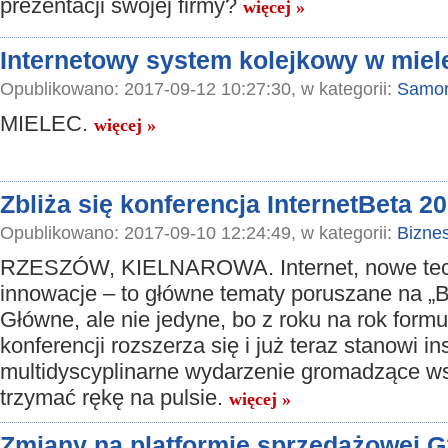
prezentacji swojej firmy?
więcej »
Internetowy system kolejkowy w miel
Opublikowano: 2017-09-12 10:27:30, w kategorii:
Samor
MIELEC.
więcej »
Zbliża się konferencja InternetBeta 2
Opublikowano: 2017-09-10 12:24:49, w kategorii:
Bizne
RZESZÓW, KIELNAROWA. Internet, nowe tech
innowacje – to główne tematy poruszane na „B
Główne, ale nie jedyne, bo z roku na rok formu
konferencji rozszerza się i już teraz stanowi in
multidyscyplinarne wydarzenie gromadzące ws
trzymać rękę na pulsie.
więcej »
Zmiany na platformie sprzedażowej 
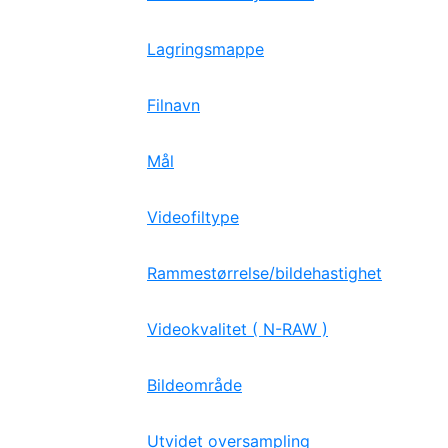
Lagringsmappe
Filnavn
Mål
Videofiltype
Rammestørrelse/bildehastighet
Videokvalitet ( N-RAW )
Bildeområde
Utvidet oversampling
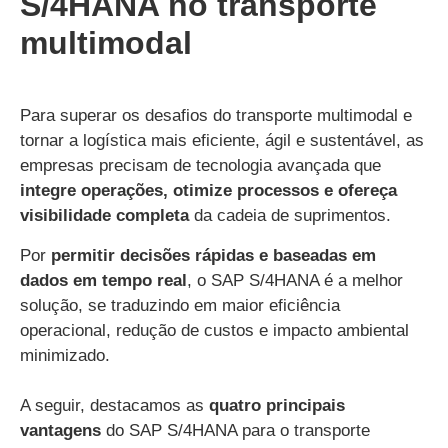
S/4HANA no transporte
multimodal
Para superar os desafios do transporte multimodal e
tornar a logística mais eficiente, ágil e sustentável, as
empresas precisam de tecnologia avançada que
integre operações, otimize processos e ofereça
visibilidade completa
da cadeia de suprimentos.
Por
permitir decisões rápidas e baseadas em
dados em tempo real
, o SAP S/4HANA é a melhor
solução, se traduzindo em maior eficiência
operacional, redução de custos e impacto ambiental
minimizado.
A seguir, destacamos as
quatro principais
vantagens
do SAP S/4HANA para o transporte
################
* [WORK REQUIRED] Of all the entries above, retype exactly the lines from the line with "Internetowy system kolejkowy w miel" to the line with "Główne, ale nie", both included, and no others.

* [SOLUTION FOR THIS TASK]
Internetowy system kolejkowy w miel
Opublikowano: 2017-09-12 10:27:30, w kategorii:
Samor
MIELEC.
więcej »
Zbliża się konferencja InternetBeta 2
Opublikowano: 2017-09-10 12:24:49, w kategorii:
Bizne
RZESZÓW, KIELNAROWA. Internet, nowe tech
innowacje – to główne tematy poruszane na „B
Główne, ale nie jedyne, bo z roku na rok formu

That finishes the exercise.